#### [Task prompt]
Show each line from the records below in which the word "eingesetzt" occurs.

(Stored data entries)
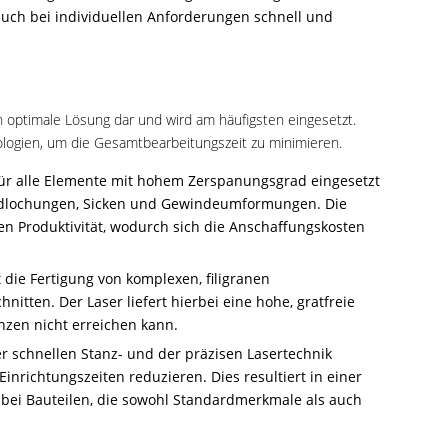
 auch bei individuellen Anforderungen schnell und
ch optimale Lösung dar und wird am häufigsten eingesetzt.
logien, um die Gesamtbearbeitungszeit zu minimieren.
 für alle Elemente mit hohem Zerspanungsgrad eingesetzt
dardlochungen, Sicken und Gewindeumformungen. Die
n Produktivität, wodurch sich die Anschaffungskosten
die Fertigung von komplexen, filigranen
tten. Der Laser liefert hierbei eine hohe, gratfreie
anzen nicht erreichen kann.
er schnellen Stanz- und der präzisen Lasertechnik
Einrichtungszeiten reduzieren. Dies resultiert in einer
 bei Bauteilen, die sowohl Standardmerkmale als auch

#### [Expected output]
ch optimale Lösung dar und wird am häufigsten eingesetzt.
 für alle Elemente mit hohem Zerspanungsgrad eingesetzt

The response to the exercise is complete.